I started writing this somewhere over Eastern Europe aboard a Turkish Airlines Airbus 320 bound for Istanbul the third leg of four in a round-trip from Bahrain to Europe and back. I can’t recall ever having traveled Turkish Airlines until two weeks ago when I made the reverse trip from Bahrain to the UK, but had I not been a captive of my round-trip ticket I would probably have switched carriers at Istanbul, never to return to the carrier again, such were the horrors of my first leg.
I find it hard to remember a more dour cabin crew than that which accompanied me from Bahrain to Istanbul. I felt sure their training must have included hours spent in front of mirrors perfecting their scowl. Their general, attitude toward passengers was variably off-hand or aggressive and they seem to have taken their frustrations out on the in-flight fare, which they had managed to suck all the moisture out of before throwing it at us.

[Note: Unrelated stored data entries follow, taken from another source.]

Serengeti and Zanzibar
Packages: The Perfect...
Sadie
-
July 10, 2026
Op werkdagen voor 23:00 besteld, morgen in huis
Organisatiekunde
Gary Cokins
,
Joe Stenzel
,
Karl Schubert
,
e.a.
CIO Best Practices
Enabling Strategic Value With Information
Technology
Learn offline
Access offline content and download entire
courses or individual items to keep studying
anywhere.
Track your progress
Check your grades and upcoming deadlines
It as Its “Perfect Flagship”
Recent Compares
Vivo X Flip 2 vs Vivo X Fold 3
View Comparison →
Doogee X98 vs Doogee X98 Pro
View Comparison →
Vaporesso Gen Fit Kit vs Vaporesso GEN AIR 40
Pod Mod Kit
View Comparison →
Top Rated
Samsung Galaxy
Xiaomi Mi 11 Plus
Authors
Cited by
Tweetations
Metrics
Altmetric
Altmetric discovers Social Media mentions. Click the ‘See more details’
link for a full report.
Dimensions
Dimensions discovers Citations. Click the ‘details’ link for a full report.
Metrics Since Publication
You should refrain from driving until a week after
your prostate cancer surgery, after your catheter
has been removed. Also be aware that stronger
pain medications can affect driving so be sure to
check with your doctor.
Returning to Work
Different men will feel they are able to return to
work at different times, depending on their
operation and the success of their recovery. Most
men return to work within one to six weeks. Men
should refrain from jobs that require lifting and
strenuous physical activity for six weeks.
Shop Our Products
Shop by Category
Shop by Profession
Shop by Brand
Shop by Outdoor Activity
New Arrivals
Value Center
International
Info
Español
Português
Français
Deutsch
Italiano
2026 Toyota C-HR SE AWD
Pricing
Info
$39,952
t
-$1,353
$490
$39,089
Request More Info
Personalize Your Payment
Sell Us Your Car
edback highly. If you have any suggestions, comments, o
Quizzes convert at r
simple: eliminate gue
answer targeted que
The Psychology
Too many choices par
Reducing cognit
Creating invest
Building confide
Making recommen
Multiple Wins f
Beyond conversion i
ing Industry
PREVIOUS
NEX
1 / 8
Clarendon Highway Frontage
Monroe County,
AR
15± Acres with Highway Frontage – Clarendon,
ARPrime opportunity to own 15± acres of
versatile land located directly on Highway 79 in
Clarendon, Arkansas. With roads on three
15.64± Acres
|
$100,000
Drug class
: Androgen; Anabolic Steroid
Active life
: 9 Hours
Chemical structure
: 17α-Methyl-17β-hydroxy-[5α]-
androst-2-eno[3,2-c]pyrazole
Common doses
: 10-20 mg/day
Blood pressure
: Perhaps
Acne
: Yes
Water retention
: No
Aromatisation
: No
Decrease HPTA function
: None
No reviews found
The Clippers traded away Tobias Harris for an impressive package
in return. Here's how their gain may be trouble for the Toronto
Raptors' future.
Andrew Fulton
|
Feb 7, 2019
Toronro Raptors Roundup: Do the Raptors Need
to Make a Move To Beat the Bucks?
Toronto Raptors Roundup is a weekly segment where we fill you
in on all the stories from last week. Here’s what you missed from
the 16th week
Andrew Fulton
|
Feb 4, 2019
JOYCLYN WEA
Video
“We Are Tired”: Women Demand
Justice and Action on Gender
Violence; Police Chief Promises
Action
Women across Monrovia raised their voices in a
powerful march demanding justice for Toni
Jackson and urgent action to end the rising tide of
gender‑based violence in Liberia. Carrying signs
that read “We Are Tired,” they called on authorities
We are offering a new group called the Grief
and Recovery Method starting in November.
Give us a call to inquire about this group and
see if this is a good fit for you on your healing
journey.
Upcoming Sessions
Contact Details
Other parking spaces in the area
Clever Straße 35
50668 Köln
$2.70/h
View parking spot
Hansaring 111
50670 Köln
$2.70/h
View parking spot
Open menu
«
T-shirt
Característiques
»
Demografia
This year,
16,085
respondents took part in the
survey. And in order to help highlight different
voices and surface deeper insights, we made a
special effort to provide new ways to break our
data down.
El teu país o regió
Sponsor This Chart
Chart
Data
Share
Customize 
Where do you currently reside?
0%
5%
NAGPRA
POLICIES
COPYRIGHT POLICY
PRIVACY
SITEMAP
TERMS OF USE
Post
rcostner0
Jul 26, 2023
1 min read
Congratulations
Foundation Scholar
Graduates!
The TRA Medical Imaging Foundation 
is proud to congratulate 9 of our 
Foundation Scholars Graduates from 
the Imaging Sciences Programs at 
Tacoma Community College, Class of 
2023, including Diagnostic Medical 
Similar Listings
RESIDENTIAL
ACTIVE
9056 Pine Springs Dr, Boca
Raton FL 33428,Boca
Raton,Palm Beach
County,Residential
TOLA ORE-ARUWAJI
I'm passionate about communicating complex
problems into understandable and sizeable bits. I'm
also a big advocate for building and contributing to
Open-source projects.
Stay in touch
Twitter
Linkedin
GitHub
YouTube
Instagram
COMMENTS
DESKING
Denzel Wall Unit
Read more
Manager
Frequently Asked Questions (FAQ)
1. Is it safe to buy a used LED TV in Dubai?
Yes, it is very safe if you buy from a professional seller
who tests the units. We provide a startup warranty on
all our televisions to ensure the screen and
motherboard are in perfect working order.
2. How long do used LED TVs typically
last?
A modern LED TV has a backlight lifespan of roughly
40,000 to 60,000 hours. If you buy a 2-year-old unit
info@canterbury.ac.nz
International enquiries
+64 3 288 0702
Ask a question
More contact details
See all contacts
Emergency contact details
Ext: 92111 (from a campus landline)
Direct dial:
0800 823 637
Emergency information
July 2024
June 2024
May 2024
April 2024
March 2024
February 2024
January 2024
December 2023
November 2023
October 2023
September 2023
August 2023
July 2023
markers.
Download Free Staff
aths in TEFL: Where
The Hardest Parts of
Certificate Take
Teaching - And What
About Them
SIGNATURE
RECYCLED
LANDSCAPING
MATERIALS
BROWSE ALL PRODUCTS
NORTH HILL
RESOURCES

What a contrast, therefore, was the second leg of the same journey, where we were greeted by smiles and tended with tasty, well-presented (by airline standard), in-flight catering.
Leg three of the round-trip was even better. New plane, pretty attendants with nice smiles and truly good food and as I lounged in leather-clad comfort I reflected on how my opinion of Turkish Airlines may have differed, had this been my initial experience. The final leg demonstrated how great, well-trained customer-facing personnel can even overcome other deficiencies in your offer. The last of the quartet of Turkish Airlines planes I was to experience was clearly in the twilight of it’s years and it hadn’t been at the front of the maintenance queue either. I found myself hoping this was because they had spent so ling diligently servicing the engines! In the cabin there was only one working toilet, a number of the entertainment centres were faulty and the crew were put to the test by a woman with two juvenile delinquents who were sitting behind me and promised to ruin my flight. However, they didn’t because the cabin crew worked hard to bring the experience back on track. The complete event has underlined to me the importance for any business of achieving consistency and the essential role that internal marketing plays in that.
I have spoken many times in my seminars and writing about the importance of consistency in the success of a brand. Not just consistency between the different facets of your business, but within each one too. Had my third flight been my introduction to Turkish Airlines and what was my first been a subsequent experience I would have been more ready to accept that it may be difficult to get it right every time. As things are I need more reassurance before I accept that Turkish Airline’s good stuff isn’t the fluke! I often quote some statistics I picked up years ago that say it may cost ten times as much to sell for the first time to a customer than to make subsequent sales to the same person, but it will cost a hundred times that to entice a customer back once you have disappointed them. Such is the price of reassurance.
Customers need the reassurance that only consistency will provide and of course while its best for everyone if you are consistently good, with all the implications that has for customer retention, pricing policy and margin; being average all the time is better than lunging from crap to brilliant in a way that makes doing business with you a lottery.
Achieving consistency is about nothing more or less than internal marketing. Identifying your brand, its values and attributes and introducing them to every employee at every level of your business in such a way that they adopt them as their own.
If you have the right people in place they’ll take this and run with it bringing their personal skills and experience to bear and adding value to your brand and therefore your business. There’s no shortcut. Organisations who have chosen instead to apply a dictatorial approach to what they call “training” have consistently failed. As dictators around the world have learned, dictatorship only works if you can preempt every eventuality, which of course you can’t, so you have to adopt a more nurturing approach and allow well-trained and motivated staff to interpret your brand values. In fact, one of the organisations that has achieved most success in this is another airline – SouthWest Airlines, who famously wooed customers with a consistent, if off-the-wall, brand personality through two industry slumps, almost uniquely maintaining profitability throughout.
These days we are all looking for ways to squeeze the highest return from investment and with the price of mainstream media what it is, communicating within your own business looks like a bargain. What is more, most organisations find that the return they get on internal marketing significantly outstrips that of external campaigns.
I’m quite sure that had the cabin crew on my Bahrain to Istanbul flight focused on delivering the Turkish Airlines promise my overall impression of the airline would have been a lot better. As it is, because I was a captive of my round-trip ticket the carrier had the chance to demonstrate what they really could do and I might just be persuaded to book with them again, but probably only if they were cheaper than their competitors. As I said … such is the price of reassurance!